YOUR TASK |
Wherever a line of the records contains "aktuellen", copy that line.

(Stored data entries)
^^^^^^^^
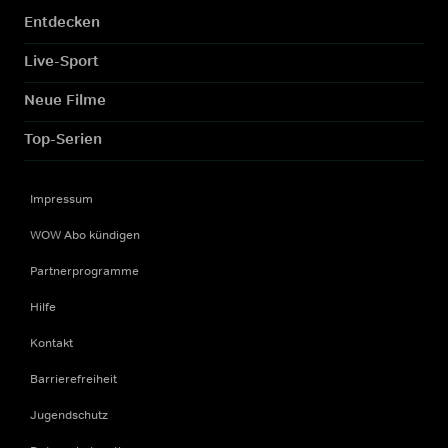
Entdecken
Live-Sport
Neue Filme
Top-Serien
Impressum
WOW Abo kündigen
Partnerprogramme
Hilfe
Kontakt
Barrierefreiheit
Jugendschutz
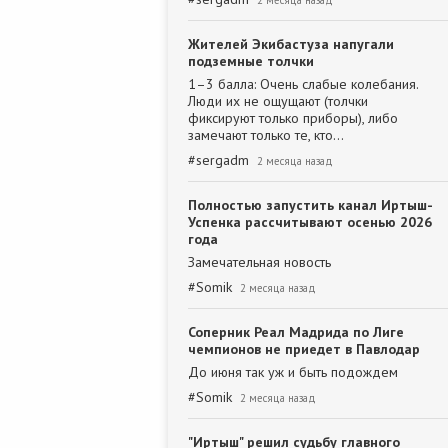
2 месяца назад
Жителей Экибастуза напугали
подземные толчки
1–3 балла: Очень слабые колебания.
Люди их не ощущают (толчки
фиксируют только приборы), либо
замечают только те, кто…
#
sergadm
2 месяца назад
Полностью запустить канал Иртыш-
Успенка рассчитывают осенью 2026
года
Замечательная новость
#
Somik
2 месяца назад
Соперник Реал Мадрида по Лиге
чемпионов не приедет в Павлодар
До июня так уж и быть подождем
#
Somik
2 месяца назад
"Иртыш" решил судьбу главного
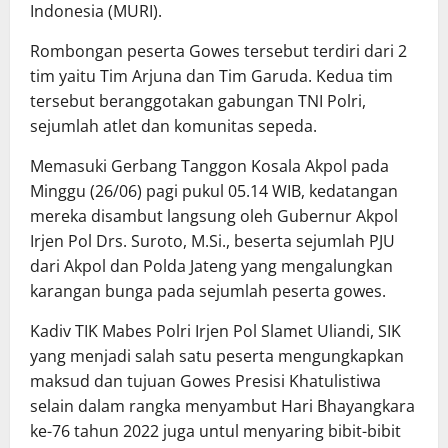
Indonesia (MURI).
Rombongan peserta Gowes tersebut terdiri dari 2
tim yaitu Tim Arjuna dan Tim Garuda. Kedua tim
tersebut beranggotakan gabungan TNI Polri,
sejumlah atlet dan komunitas sepeda.
Memasuki Gerbang Tanggon Kosala Akpol pada
Minggu (26/06) pagi pukul 05.14 WIB, kedatangan
mereka disambut langsung oleh Gubernur Akpol
Irjen Pol Drs. Suroto, M.Si., beserta sejumlah PJU
dari Akpol dan Polda Jateng yang mengalungkan
karangan bunga pada sejumlah peserta gowes.
Kadiv TIK Mabes Polri Irjen Pol Slamet Uliandi, SIK
yang menjadi salah satu peserta mengungkapkan
maksud dan tujuan Gowes Presisi Khatulistiwa
selain dalam rangka menyambut Hari Bhayangkara
ke-76 tahun 2022 juga untul menyaring bibit-bibit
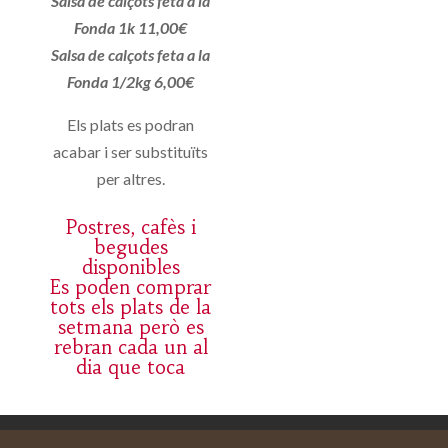
Salsa de calçots feta a la
Fonda 1k 11,00€
Salsa de calçots feta a la
Fonda 1/2kg 6,00€
Els plats es podran
acabar i ser substituïts
per altres.
Postres, cafès i
begudes
disponibles
Es poden comprar
tots els plats de la
setmana però es
rebran cada un al
dia que toca
Aviso legal
Carrito
Mi cuenta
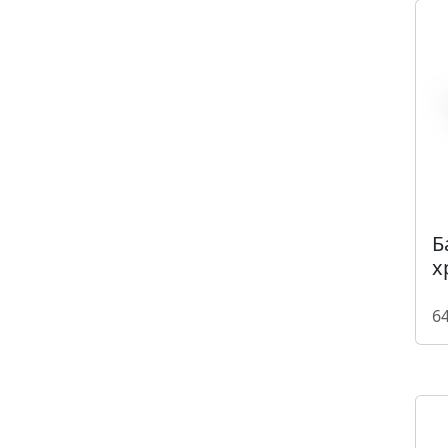
Б
х
64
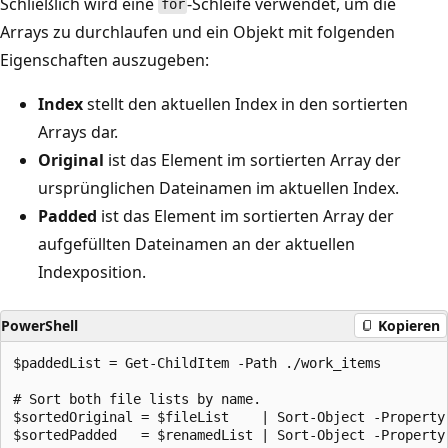
Schließlich wird eine
-Schleife verwendet, um die
for
Arrays zu durchlaufen und ein Objekt mit folgenden
Eigenschaften auszugeben:
Index
stellt den aktuellen Index in den sortierten
Arrays dar.
Original
ist das Element im sortierten Array der
ursprünglichen Dateinamen im aktuellen Index.
Padded
ist das Element im sortierten Array der
aufgefüllten Dateinamen an der aktuellen
Indexposition.
PowerShell
Kopieren
$paddedList = Get-ChildItem -Path ./work_items

# Sort both file lists by name.

$sortedOriginal = $fileList    | Sort-Object -Property 
$sortedPadded   = $renamedList | Sort-Object -Property 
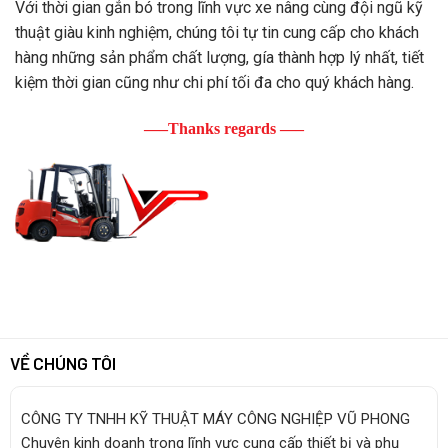
Với thời gian gắn bó trong lĩnh vực xe nâng cùng đội ngũ kỹ
thuật giàu kinh nghiệm, chúng tôi tự tin cung cấp cho khách
hàng những sản phẩm chất lượng, gía thành hợp lý nhất, tiết
kiệm thời gian cũng như chi phí tối đa cho quý khách hàng.
—–Thanks regards —–
VỀ CHÚNG TÔI
CÔNG TY TNHH KỸ THUẬT MÁY CÔNG NGHIỆP VŨ PHONG
Chuyên kinh doanh trong lĩnh vực cung cấp thiết bị và phụ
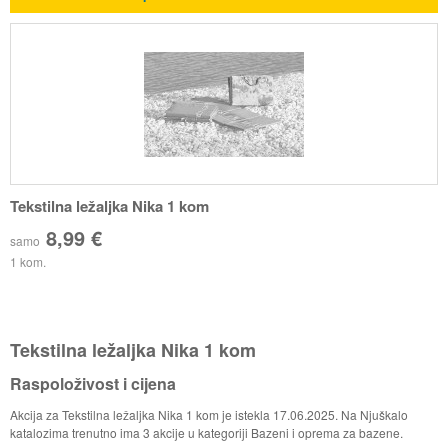
Tekstilna ležaljka Nika 1 kom
8,99 €
samo
1 kom.
Tekstilna ležaljka Nika 1 kom
Raspoloživost i cijena
Akcija za Tekstilna ležaljka Nika 1 kom je istekla 17.06.2025. Na Njuškalo
katalozima trenutno ima 3 akcije u kategoriji Bazeni i oprema za bazene.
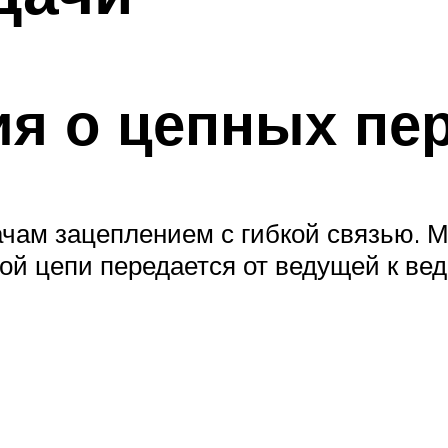
я о цепных пе
ачам зацеплением с гибкой связью. 
й цепи передается от ведущей к ве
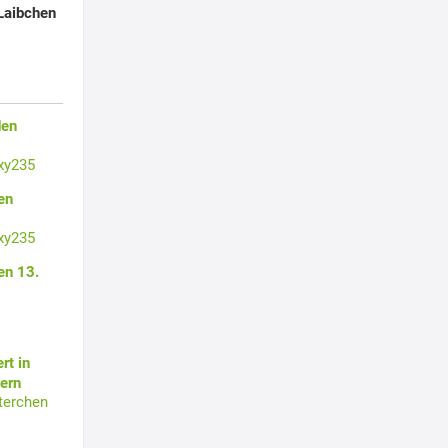
Laibchen
den
xy235
en
xy235
en 13.
rt in
ern
terchen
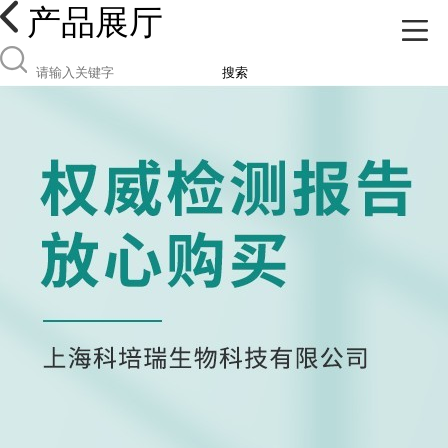
产品展厅
搜索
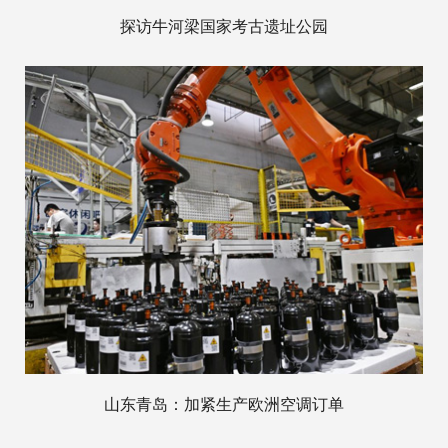
探访牛河梁国家考古遗址公园
山东青岛：加紧生产欧洲空调订单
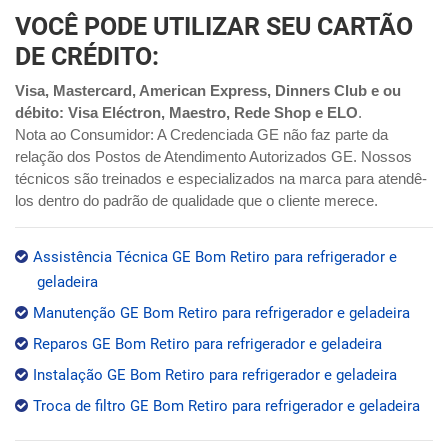
VOCÊ PODE UTILIZAR SEU CARTÃO
DE CRÉDITO:
Visa, Mastercard, American Express, Dinners Club e ou
débito: Visa Eléctron, Maestro, Rede Shop e ELO
.
Nota ao Consumidor: A Credenciada GE não faz parte da
relação dos Postos de Atendimento Autorizados GE. Nossos
técnicos são treinados e especializados na marca para atendê-
los dentro do padrão de qualidade que o cliente merece.
Assistência Técnica GE Bom Retiro para refrigerador e
geladeira
Manutenção GE Bom Retiro para refrigerador e geladeira
Reparos GE Bom Retiro para refrigerador e geladeira
Instalação GE Bom Retiro para refrigerador e geladeira
Troca de filtro GE Bom Retiro para refrigerador e geladeira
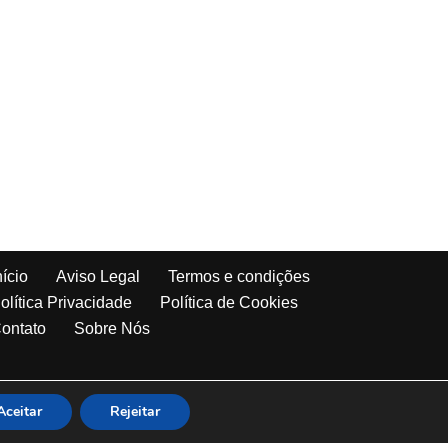
nício
Aviso Legal
Termos e condições
olítica Privacidade
Política de Cookies
ontato
Sobre Nós
Aceitar
Rejeitar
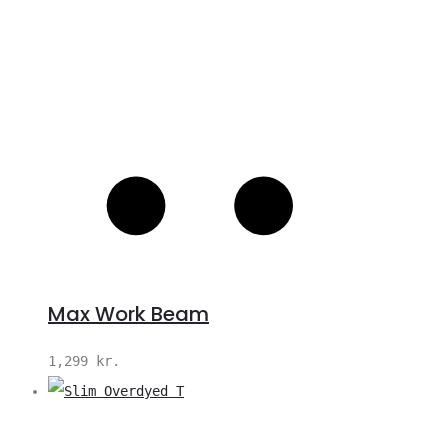
Max Work Beam
1,299
kr.
V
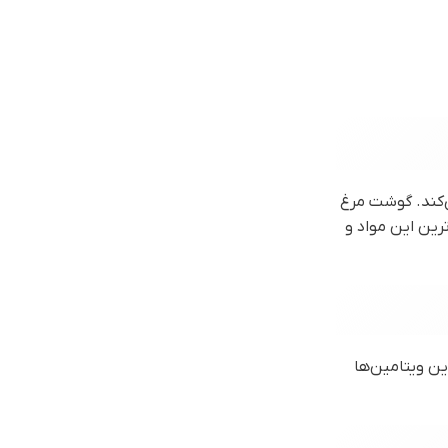
ی‌کند. گوشت مرغ
رین این مواد و
شت این مرغ وجود دارد. این ویتامین‌ها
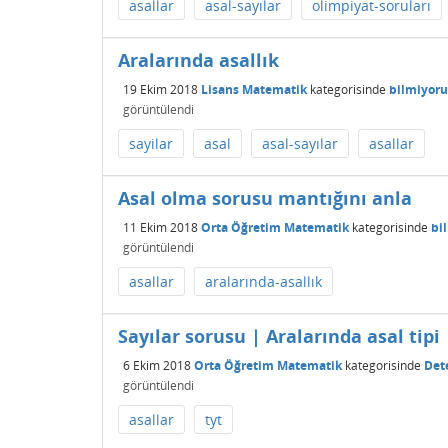
asallar
asal-sayılar
olimpiyat-soruları
Aralarında asallık
19 Ekim 2018
Lisans Matematik
kategorisinde
bilmiyor
görüntülendi
sayilar
asal
asal-sayılar
asallar
Asal olma sorusu mantığını anla
11 Ekim 2018
Orta Öğretim Matematik
kategorisinde
bi
görüntülendi
asallar
aralarında-asallık
Sayılar sorusu | Aralarında asal tipi
6 Ekim 2018
Orta Öğretim Matematik
kategorisinde
Det
görüntülendi
asallar
tyt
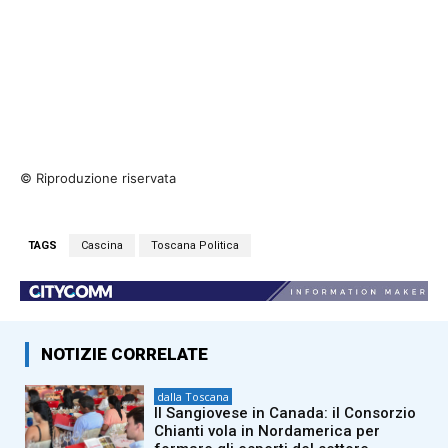
© Riproduzione riservata
TAGS
Cascina
Toscana Politica
NOTIZIE CORRELATE
dalla Toscana
Il Sangiovese in Canada: il Consorzio
Chianti vola in Nordamerica per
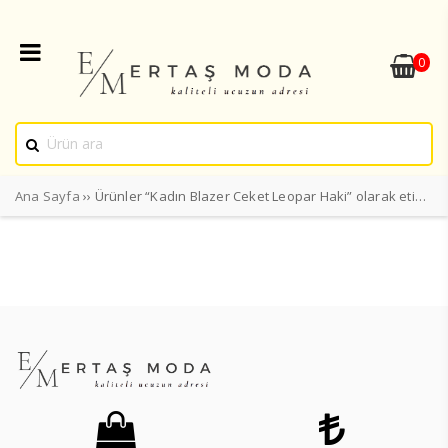
0
Ana Sayfa
›› Ürünler “Kadın Blazer Ceket Leopar Haki” olarak etiketlendi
^^^^^^^^
TASK OUTPUT |
stellt den aktuellen Index in den sortierten
ursprünglichen Dateinamen im aktuellen Index.
aufgefüllten Dateinamen an der aktuellen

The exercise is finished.